Zerocalcare, Sio, Quasirosso, Bevilacqua… Cosa accomuna questi autori così differenti? Il web, tutti e quattro hanno trovato nella rete il mezzo con cui far conoscere le proprie storie al grande pubblico. Non è un mistero che su internet, oggi, sia disponibile una enorme quantità di opere autoprodotte, che spaziano dai film ai libri passando per i (molto) noti webcomic. Proprio a questa categoria appartiene Leone Bianco, fumetto fantasy ideato e realizzato integralmente da Oscar Celestini.
Dei dieci capitoli pianificati dall’autore, alla data in cui scrivo ne sono disponibili sette (più un “numero zero” gratuito), in vendita ad offerta libera su: sellfy.com/oscarcelestini. Per chi preferisse il cartaceo c’è comunque una buona notizia: terminata la pubblicazione digitale, tutti i dieci capitoli verranno raccolti in un unico volume la cui uscita (provvisoriamente) è collocata per la metà del 2019. Tutte le novità riguardo prossime uscite e non solo si possono trovare sulla pagina Facebook dedicata al fumetto.

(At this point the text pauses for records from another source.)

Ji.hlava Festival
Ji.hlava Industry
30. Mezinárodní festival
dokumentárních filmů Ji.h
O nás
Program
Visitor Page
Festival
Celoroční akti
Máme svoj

Di cosa parla, dunque, Leone Bianco? Di tradimento e vendetta: in un reame antico una bellissima principessa riunisce i migliori campioni, chiamati “I Quattro Leoni“, riuscendo, con il loro aiuto, a pacificare il regno e donargli prosperità. Tuttavia uno di questi cavalieri, accecato dalla sete di potere, decide di voltare le spalle ai propri sodali, ribellarsi e impossessarsi della corona con la forza. Convinto di aver prevalso su tutti i propri compagni, non si accorge che il più forte dei quattro, il Leone Bianco, non è morto nella prigione in cui era stato confinato e desidera ardentemente pareggiare i conti.
Il soggetto su cui poggiano gli sviluppi di Leone Bianco, pur non brillando per originalità o complessità, svolge degnamente il proprio lavoro, insaporito dalla vaghezza e dal tono epico che il fantasy di stampo classico sa donare.
Il viaggio del protagonista, ovviamente, occupa un posto di rilievo all’interno della storia. Non a caso i personaggi incontrati dal Leone Bianco evitano di ricoprire il ruolo di mere comparse e al contrario interagiscono con lui, aiutandolo o ostacolandolo nella sua ricerca e, contemporaneamente, contribuendo a caratterizzare meglio il mondo in cui le vicende di dispiegano, evitando così che possa risultare banale o già visto.
La scelta delle inquadrature e le scene raffigurate lasciano intendere con chiarezza l’incedere della trama, assicurando una buona comprensibilità ed evitando di compiere salti temporali troppo lunghi o arditi. In modo peculiare, non è raro che le pagine si discostino dalle tavole tradizionali presentando un minor numero di vignette, in favore di una maggiore dimensione di quelle presenti.
Se da un lato questa decisione aiuta ad immergersi maggiormente nella storia e nelle sue ambientazioni, dall’altro priva di “spazi narrativi” l’opera, compressione che inevitabilmente porta a tagli e cernite nel materiale riportato sulle pagine. Ad esempio, l’approfondimento dei personaggi viene delegato a schede aggiuntive (poste al termine di ogni capitolo) in cui è possibile rintracciare anche elementi importanti delle storie pregresse, che forse avrebbero trovato miglior collocazione tra i riquadri della griglia.
Un altro punto dubbio può essere rintracciato nell’uso delle didascalie, spesso impiegate per rendere la voce fuori campo e non sempre dosate all’interno delle tavole. Se in alcuni momenti la presenza di questi riquadri ben si amalgama con la narrazione, evitando di essere eccessivamente lunga o diventare pedante, in altri l’eccessiva insistenza degli stessi ottiene il risultato opposto rispetto a quello voluto.
Ad esempio, in determinati istanti, in cui il pathos si trova al culmine, il desiderio di rimarcare ulteriormente la drammaticità della scena con riquadri didascalici porta ad una dispersione della tensione costruita tavola dopo tavola. Forse questi picchi emotivi avrebbero trovato miglior compimento in vignette (o splash pages) mute, affidando al solo disegno, ed alla sua silenziosa espressività, il compito di porre in figura questi momenti e questi sentimenti.
Restando in tema, è doveroso accennare al tratto, abbastanza cartoon per evitare che l’ipertrofia muscolare dei personaggi smetta di essere fantasy e scada nel grottesco, e agli ottimi colori che accompagnano il disegno, i quali, pur essendo brillanti ed intensi, non tolgono profondità alle vignette.
Concludendo, penso che Leone Bianco sia una lettura piacevole e consigliabile che, al netto delle pecche di cui sopra, invoglia comunque a sfogliare le pagine numero dopo numero.